Ambiente
Maracena se 'rebela' como barrio de GranadaLa afición azulilla conquista el Zaidín para romper con el famoso dicho en el partido más importante de sus 80 años de historia
Se dice a menudo que Maracena es un barrio más de Granada ante su progresivo crecimiento, que lo acerca a la capital por la zona del Cerrillo. Sin embargo, la afición azulilla de un club con 80 años de vida se 'rebeló' contra lo establecido para reclamar la 'independencia' de su localidad en un partido inolvidable pese a la derrota copera. Lo de menos era el resultado.

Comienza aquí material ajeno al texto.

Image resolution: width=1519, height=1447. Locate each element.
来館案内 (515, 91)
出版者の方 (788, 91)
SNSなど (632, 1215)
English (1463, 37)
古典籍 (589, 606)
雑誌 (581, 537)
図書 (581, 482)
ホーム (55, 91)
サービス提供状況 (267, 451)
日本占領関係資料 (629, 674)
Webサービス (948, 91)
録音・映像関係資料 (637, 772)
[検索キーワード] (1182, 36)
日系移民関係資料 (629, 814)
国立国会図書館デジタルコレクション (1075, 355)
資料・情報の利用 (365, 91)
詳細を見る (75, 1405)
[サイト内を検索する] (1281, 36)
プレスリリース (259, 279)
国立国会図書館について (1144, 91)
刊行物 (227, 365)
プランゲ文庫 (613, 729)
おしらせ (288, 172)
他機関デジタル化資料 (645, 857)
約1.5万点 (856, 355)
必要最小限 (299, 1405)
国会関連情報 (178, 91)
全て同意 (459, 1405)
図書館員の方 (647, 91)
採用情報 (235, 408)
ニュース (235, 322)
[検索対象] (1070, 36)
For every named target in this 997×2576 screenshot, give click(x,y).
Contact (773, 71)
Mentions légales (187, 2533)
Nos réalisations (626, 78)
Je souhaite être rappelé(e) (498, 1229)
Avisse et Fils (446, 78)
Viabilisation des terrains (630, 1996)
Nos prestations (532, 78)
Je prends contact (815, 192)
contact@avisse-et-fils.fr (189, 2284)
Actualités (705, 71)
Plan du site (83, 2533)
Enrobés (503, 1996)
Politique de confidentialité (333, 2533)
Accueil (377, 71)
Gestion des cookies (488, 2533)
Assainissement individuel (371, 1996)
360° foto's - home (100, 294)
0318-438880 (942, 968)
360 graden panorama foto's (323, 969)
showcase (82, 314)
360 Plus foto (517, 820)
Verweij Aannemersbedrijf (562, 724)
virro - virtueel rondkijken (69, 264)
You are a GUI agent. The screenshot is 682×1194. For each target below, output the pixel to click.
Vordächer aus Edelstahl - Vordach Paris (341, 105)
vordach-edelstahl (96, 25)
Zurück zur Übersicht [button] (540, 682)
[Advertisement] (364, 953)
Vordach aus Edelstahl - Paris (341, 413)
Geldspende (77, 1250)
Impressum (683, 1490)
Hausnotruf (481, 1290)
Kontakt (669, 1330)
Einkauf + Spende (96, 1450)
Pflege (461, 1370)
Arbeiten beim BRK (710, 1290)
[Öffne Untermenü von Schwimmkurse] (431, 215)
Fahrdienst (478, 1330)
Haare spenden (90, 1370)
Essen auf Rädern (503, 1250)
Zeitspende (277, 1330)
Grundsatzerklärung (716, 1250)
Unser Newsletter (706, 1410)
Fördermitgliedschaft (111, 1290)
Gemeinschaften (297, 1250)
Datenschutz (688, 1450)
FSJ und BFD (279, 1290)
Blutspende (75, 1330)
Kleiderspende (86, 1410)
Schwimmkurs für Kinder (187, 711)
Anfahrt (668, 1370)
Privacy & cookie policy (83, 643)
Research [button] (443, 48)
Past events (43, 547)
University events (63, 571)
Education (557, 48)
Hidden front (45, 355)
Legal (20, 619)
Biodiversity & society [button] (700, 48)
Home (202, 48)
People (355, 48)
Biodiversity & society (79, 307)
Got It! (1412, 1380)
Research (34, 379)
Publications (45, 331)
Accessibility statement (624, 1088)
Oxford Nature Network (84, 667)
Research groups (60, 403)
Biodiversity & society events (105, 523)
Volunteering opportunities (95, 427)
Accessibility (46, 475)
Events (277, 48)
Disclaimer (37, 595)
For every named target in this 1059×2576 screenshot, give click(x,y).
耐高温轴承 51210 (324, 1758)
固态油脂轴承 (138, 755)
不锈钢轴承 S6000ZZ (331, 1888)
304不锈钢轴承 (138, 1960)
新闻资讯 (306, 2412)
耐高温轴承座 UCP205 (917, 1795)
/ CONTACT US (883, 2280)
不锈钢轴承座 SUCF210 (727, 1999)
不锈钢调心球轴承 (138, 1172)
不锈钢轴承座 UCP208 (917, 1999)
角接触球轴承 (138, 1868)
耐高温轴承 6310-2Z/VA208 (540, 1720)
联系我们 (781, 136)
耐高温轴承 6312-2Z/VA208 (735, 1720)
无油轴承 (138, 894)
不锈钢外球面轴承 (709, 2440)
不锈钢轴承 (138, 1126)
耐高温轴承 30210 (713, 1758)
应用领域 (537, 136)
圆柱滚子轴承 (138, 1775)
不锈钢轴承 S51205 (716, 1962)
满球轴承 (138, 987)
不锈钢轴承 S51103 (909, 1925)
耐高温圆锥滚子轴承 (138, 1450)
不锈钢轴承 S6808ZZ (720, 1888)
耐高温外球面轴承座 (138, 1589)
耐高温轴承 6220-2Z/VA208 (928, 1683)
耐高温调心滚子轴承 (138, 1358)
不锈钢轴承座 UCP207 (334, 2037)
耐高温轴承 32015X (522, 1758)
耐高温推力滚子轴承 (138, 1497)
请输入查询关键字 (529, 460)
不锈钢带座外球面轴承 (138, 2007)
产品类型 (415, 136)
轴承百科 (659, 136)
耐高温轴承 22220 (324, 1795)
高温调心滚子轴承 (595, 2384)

La UD Maracena lo recordará de por vida. Pocas cosas más estimulantes que medirse a todo un Valencia de Primera división en Los Cármenes pueden hacerse tras cerrar la jornada laboral, pues los futbolistas del conjunto metropolitano acudieron a sus puestos de trabajo durante la mañana. Puros currantes, aunque se sintieran como estrellas del rock por algo más de 90 minutos.
Horas antes del pitido inicial, la expedición maracenera partió desde el municipio hacia el estadio rojiblanco, donde se hacían escuchar miles de azulillos mientras aguardaban a sus héroes. «¡Que bote, que bote Maracena!», cantaba la hinchada en la calle Pintor Manuel Maldonado sin ningún rastro de granadinismo para facilitárselo a los despitados. Las señoras se asomaban a los balcones, mientras que Alba Quirosa no perdía detalle junto a su madre y su tía bajo la lluvia.
«El Maracena es la pasión de mi padre Pepe, que lleva de utillero media vida. Jamás habíamos visto una fiesta así con el equipo del pueblo. Hay que disfrutarla», aseguraba la joven. No había paraguas suficientes para resguardar a tanto maracenero, aunque poco importaba el agua. Sobre todo, para Valeria López y Hugo Martín, aficionados que lucían chubasqueros azulillos. Mejor, imposible.
«Son 'made in' Maracena, producto local», bromeaban antes de sacar pecho por su pueblo. «Maracena no es ningún barrio de nadie, sino una gran ciudad. Yo soy socio desde pequeño y partidos como este nos tienen que servir a los vecinos para apoyar al club. Contra el Valencia vamos con garra, porque la ilusión que tenemos no la siente el Valencia ni de lejos», apuntaron.
Desde dentro
La lluvia no cesó hasta que lo decretó el colegiado con su silbato, por lo que fueron los bares aledaños los encargados de recoger el sentimiento maracenero –varios vasos de tubo mediante– hasta entonces. Algunos hinchas decidieron coger sitio con tiempo para recibir a sus jugadores con una ovación desde el calentamiento, gasolina para afrontar todo un viaje de emociones.
No faltaron los 'olés' con los primeros pases ante un Valencia que no terminaba de encontrarse sobre el césped. Tampoco las mofas de la grada sobre el posible descenso 'che' cuando todo quedó visto para sentencia. Había que realizar una defensa a ultranza de los suyos, unos valientes encargados de poner a Maracena en el mapa. La vuelta de honor azulilla supuso todo un baño de masas antes de regresar al municipio. No hay barrio que valga.